Roy Pienaar

Personal information
- Full name: Roy Francois Pienaar
- Born: 17 July 1961 (age 64) Johannesburg, Transvaal
- Batting: Right-handed
- Bowling: Right-arm offbreak; Right-arm medium;
- Role: All-rounder

Domestic team information
- 1979/80–1980/81: Transvaal
- 1981/82–1985/86: Western Province
- 1985/86–1987/88: Northern Transvaal
- 1987–1989: Kent
- 1988/89–1992/93: Transvaal
- 1993/94–1999/00: Northern Transvaal/Northerns
- FC debut: 11 November 1977 Transvaal B v Rhodesia B
- Last FC: 6 November 1998 Northerns v Border
- LA debut: 20 October 1980 Transvaal B v Zimbabwe-Rhodesia
- Last LA: 23 December 1999 Northerns v Easterns

Career statistics
| Competition | First-class | List A |
| Matches | 199 | 233 |
| Runs scored | 10,896 | 6,705 |
| Batting average | 34.15 | 32.86 |
| 100s/50s | 18/62 | 7/47 |
| Top score | 153 | 135 |
| Balls bowled | 10,388 | 3,406 |
| Wickets | 153 | 84 |
| Bowling average | 33.19 | 30.66 |
| 5 wickets in innings | 3 | 0 |
| 10 wickets in match | 0 | 0 |
| Best bowling | 5/24 | 4/34 |
| Catches/stumpings | 81/– | 37/– |
- Source: Cricinfo, 14 December 2019

= Roy Pienaar =

South African cricketer

Roy Francois Pienaar (born 17 July 1961) is a South African former first-class cricketer. He played for Transvaal, Western Province and Northern Transvaal/Northerns in domestic cricket and spent the period between 1987 and 1989 in England playing for Kent County Cricket Club. In both 1983 and 1990 he won the South African Cricket Annual Cricketer of the Year award.

==Early life and career==
Pienaar was born at Johannesburg in 1961 and educated at St Stithians College. He was a promising youth cricketer and by the age of 14 was playing club cricket in the Transvaal Premier League. By 16 he had broken in to the Transvaal B team and in late 1979, at age 18, was playing for the Transvaal A team which dominated the Currie Cup during the late 1970s and early 1980s. (Note: After the end of white-minority rule in South Africa, Transvaal became the Gauteng cricket team.)

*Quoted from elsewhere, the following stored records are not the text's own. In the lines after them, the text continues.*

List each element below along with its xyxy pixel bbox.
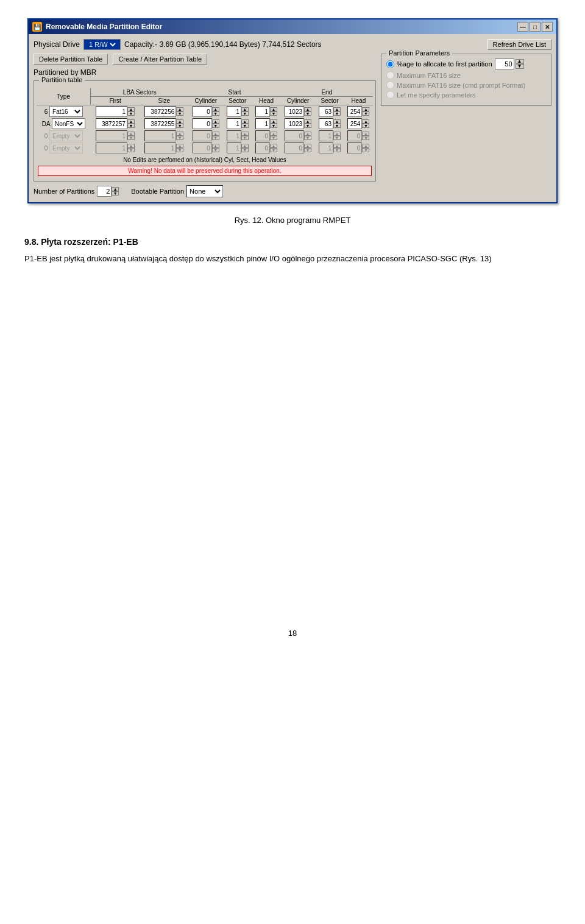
spinner[interactable]: ▲ ▼ [193, 106, 219, 117]
spinner[interactable]: ▲ ▼ [319, 118, 341, 129]
spinner[interactable]: ▲ ▼ [255, 118, 277, 129]
arrow-up[interactable]: ▲ [333, 119, 341, 124]
spinner[interactable]: ▲ ▼ [144, 106, 183, 117]
radio-percentage[interactable] [386, 60, 394, 68]
spinner[interactable]: ▲ ▼ [285, 106, 311, 117]
arrow-down[interactable]: ▼ [270, 124, 277, 128]
cell-lba-first[interactable]: ▲ ▼ [91, 105, 140, 118]
spinner-input[interactable] [144, 106, 176, 117]
refresh-drive-list-button[interactable]: Refresh Drive List [488, 39, 551, 50]
spinner[interactable]: ▲ ▼ [96, 118, 135, 129]
cell-end-cyl[interactable]: ▲ ▼ [281, 105, 316, 118]
arrow-up[interactable]: ▲ [362, 107, 369, 111]
arrow-down[interactable]: ▼ [304, 124, 311, 128]
arrow-up[interactable]: ▲ [212, 107, 219, 111]
type-select[interactable]: Fat16 [49, 106, 83, 117]
num-partitions-input[interactable] [97, 186, 112, 197]
spinner[interactable]: ▲ ▼ [227, 106, 249, 117]
delete-partition-table-button[interactable]: Delete Partition Table [34, 54, 108, 65]
arrow-down[interactable]: ▼ [362, 111, 369, 116]
spinner-input[interactable] [193, 106, 212, 117]
arrow-down[interactable]: ▼ [362, 124, 369, 128]
percentage-input[interactable] [495, 58, 514, 69]
drive-select[interactable]: 1 R/W [83, 39, 121, 50]
arrow-up[interactable]: ▲ [176, 119, 183, 124]
arrow-up[interactable]: ▲ [176, 107, 183, 111]
arrow-down[interactable]: ▼ [270, 111, 277, 116]
percentage-down[interactable]: ▼ [516, 64, 524, 69]
spinner[interactable]: ▲ ▼ [347, 118, 369, 129]
spinner-input[interactable] [285, 106, 304, 117]
cell-start-sec[interactable]: ▲ ▼ [223, 118, 252, 130]
arrow-down[interactable]: ▼ [212, 111, 219, 116]
cell-start-head[interactable]: ▲ ▼ [252, 105, 280, 118]
spinner-input[interactable] [285, 118, 304, 129]
cell-type[interactable]: DA NonFS [37, 118, 91, 130]
arrow-up[interactable]: ▲ [304, 119, 311, 124]
spinner-input[interactable] [96, 118, 127, 129]
cell-lba-size[interactable]: ▲ ▼ [140, 118, 188, 130]
arrow-down[interactable]: ▼ [176, 111, 183, 116]
spinner-input[interactable] [319, 118, 333, 129]
arrow-up[interactable]: ▲ [241, 107, 249, 111]
radio-max-fat16-cmd[interactable] [386, 81, 394, 89]
spinner-input[interactable] [347, 118, 362, 129]
type-select[interactable]: NonFS [52, 118, 85, 129]
radio-max-fat16[interactable] [386, 71, 394, 79]
maximize-button[interactable]: □ [530, 22, 541, 32]
spinner[interactable]: ▲ ▼ [144, 118, 183, 129]
cell-lba-first[interactable]: ▲ ▼ [91, 118, 140, 130]
arrow-down[interactable]: ▼ [212, 124, 219, 128]
spinner-input[interactable] [255, 118, 270, 129]
cell-end-head[interactable]: ▲ ▼ [344, 118, 373, 130]
arrow-up[interactable]: ▲ [270, 119, 277, 124]
arrow-up[interactable]: ▲ [212, 119, 219, 124]
close-button[interactable]: ✕ [542, 22, 553, 32]
bootable-select[interactable]: None [186, 185, 223, 197]
cell-start-sec[interactable]: ▲ ▼ [223, 105, 252, 118]
arrow-up[interactable]: ▲ [333, 107, 341, 111]
spinner-input[interactable] [347, 106, 362, 117]
cell-start-cyl[interactable]: ▲ ▼ [188, 118, 223, 130]
arrow-down[interactable]: ▼ [333, 124, 341, 128]
arrow-down[interactable]: ▼ [241, 124, 249, 128]
cell-end-cyl[interactable]: ▲ ▼ [281, 118, 316, 130]
arrow-up[interactable]: ▲ [362, 119, 369, 124]
minimize-button[interactable]: — [517, 22, 528, 32]
spinner-input[interactable] [255, 106, 270, 117]
num-partitions-down[interactable]: ▼ [112, 191, 119, 196]
arrow-up[interactable]: ▲ [241, 119, 249, 124]
cell-type[interactable]: 6 Fat16 [37, 105, 91, 118]
spinner-input[interactable] [227, 106, 241, 117]
num-partitions-spinner[interactable]: ▲ ▼ [97, 186, 119, 197]
cell-start-head[interactable]: ▲ ▼ [252, 118, 280, 130]
spinner-input[interactable] [319, 106, 333, 117]
radio-specify[interactable] [386, 91, 394, 99]
arrow-down[interactable]: ▼ [176, 124, 183, 128]
arrow-down[interactable]: ▼ [304, 111, 311, 116]
spinner-input[interactable] [193, 118, 212, 129]
spinner[interactable]: ▲ ▼ [227, 118, 249, 129]
arrow-up[interactable]: ▲ [270, 107, 277, 111]
spinner[interactable]: ▲ ▼ [319, 106, 341, 117]
create-alter-partition-table-button[interactable]: Create / Alter Partition Table [113, 54, 207, 65]
drive-dropdown[interactable]: 1 R/W [87, 40, 118, 49]
cell-start-cyl[interactable]: ▲ ▼ [188, 105, 223, 118]
arrow-up[interactable]: ▲ [127, 107, 135, 111]
num-partitions-up[interactable]: ▲ [112, 187, 119, 191]
spinner[interactable]: ▲ ▼ [285, 118, 311, 129]
cell-end-sec[interactable]: ▲ ▼ [315, 118, 344, 130]
spinner-input[interactable] [96, 106, 127, 117]
spinner[interactable]: ▲ ▼ [347, 106, 369, 117]
arrow-up[interactable]: ▲ [304, 107, 311, 111]
arrow-down[interactable]: ▼ [241, 111, 249, 116]
arrow-up[interactable]: ▲ [127, 119, 135, 124]
spinner[interactable]: ▲ ▼ [96, 106, 135, 117]
cell-end-sec[interactable]: ▲ ▼ [315, 105, 344, 118]
spinner-input[interactable] [227, 118, 241, 129]
spinner-input[interactable] [144, 118, 176, 129]
arrow-down[interactable]: ▼ [127, 124, 135, 128]
cell-end-head[interactable]: ▲ ▼ [344, 105, 373, 118]
spinner[interactable]: ▲ ▼ [193, 118, 219, 129]
cell-lba-size[interactable]: ▲ ▼ [140, 105, 188, 118]
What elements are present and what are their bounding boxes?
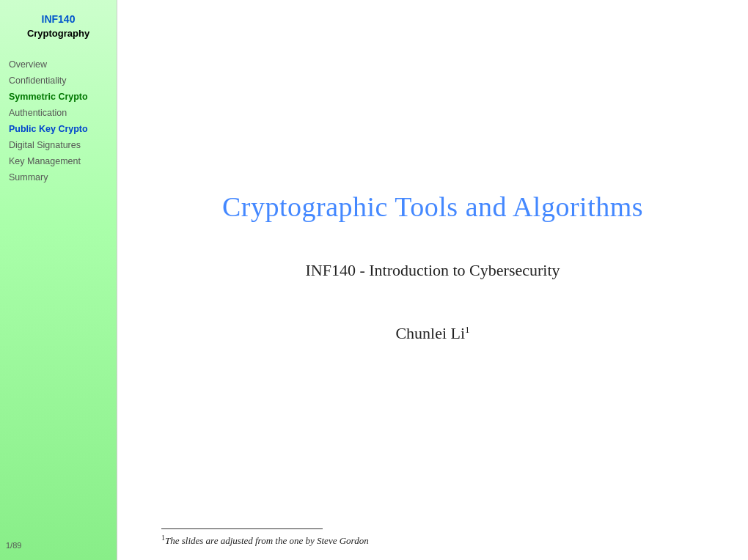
main-content-area: Cryptographic Tools and Algorithms INF14… [117, 0, 748, 560]
sidebar-item-summary[interactable]: Summary [0, 169, 117, 185]
sidebar-item-digital-signatures[interactable]: Digital Signatures [0, 137, 117, 153]
sidebar: INF140 Cryptography Overview Confidentia… [0, 0, 117, 560]
slide-author: Chunlei Li1 [395, 324, 469, 343]
footnote: 1The slides are adjusted from the one by… [161, 534, 704, 547]
footnote-content: The slides are adjusted from the one by … [165, 535, 369, 546]
sidebar-item-key-management[interactable]: Key Management [0, 153, 117, 169]
sidebar-item-symmetric-crypto[interactable]: Symmetric Crypto [0, 89, 117, 105]
slide-footer: 1The slides are adjusted from the one by… [117, 520, 748, 560]
sidebar-item-public-key-crypto[interactable]: Public Key Crypto [0, 121, 117, 137]
slide-body: Cryptographic Tools and Algorithms INF14… [117, 0, 748, 520]
course-title[interactable]: INF140 [0, 13, 117, 25]
author-name: Chunlei Li [395, 324, 465, 342]
slide-title: Cryptographic Tools and Algorithms [222, 191, 643, 224]
author-superscript: 1 [465, 324, 470, 335]
sidebar-item-confidentiality[interactable]: Confidentiality [0, 73, 117, 89]
page-number: 1/89 [6, 541, 21, 550]
section-title: Cryptography [0, 28, 117, 39]
footnote-divider [161, 528, 323, 529]
sidebar-item-overview[interactable]: Overview [0, 56, 117, 73]
sidebar-nav: Overview Confidentiality Symmetric Crypt… [0, 56, 117, 185]
sidebar-header: INF140 Cryptography [0, 13, 117, 49]
slide-subtitle: INF140 - Introduction to Cybersecurity [305, 261, 560, 280]
sidebar-item-authentication[interactable]: Authentication [0, 105, 117, 121]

After moving to play for Western Province in 1981–82, Pienaar captained the South African Universities side for a number of seasons, including against the rebel Australian XI which toured South Africa in 1985–86. He moved to play for Northern Transvaal (Note: Northern Transvaal have been known as Northerns since 1997.) ahead of the 1985–86 season and also captained the South African Defence Force cricket team (Note: During this period, white South Africans were required to serve in the South African Defence Force by the apartheid era South African government.) and South African Cricket Board's Presidents XI during this period, the later team against another rebel Australian touring side in 1986–87. He played in four unofficial One Day International matches for the South Africa representative XI against the Australian XI in February 1987. (Note: These matches are not considered as One Day Internationals by the International Cricket Council as the Australian side was touring South Africa without the backing of the Australian Cricket Board.) He was the South African Cricket Annual Cricketer of the Year in 1983.

==Playing in England==
Later in 1987 Pienaar first played in England for Kent County Cricket Club. He was drafted in as a replacement for injured overseas player Eldine Baptiste, initially as a temporary replacement. Pienaar eventually played three summers at Kent, making a favourable impression, both scoring runs and taking "important wickets" during the sides second-placed 1988 County Championship campaign. Knee injuries, however, limited his bowling in 1989, and Pienaar was forced to cancel his Kent contract. He had previously played league cricket for Pudsey St Lawrence in 1980.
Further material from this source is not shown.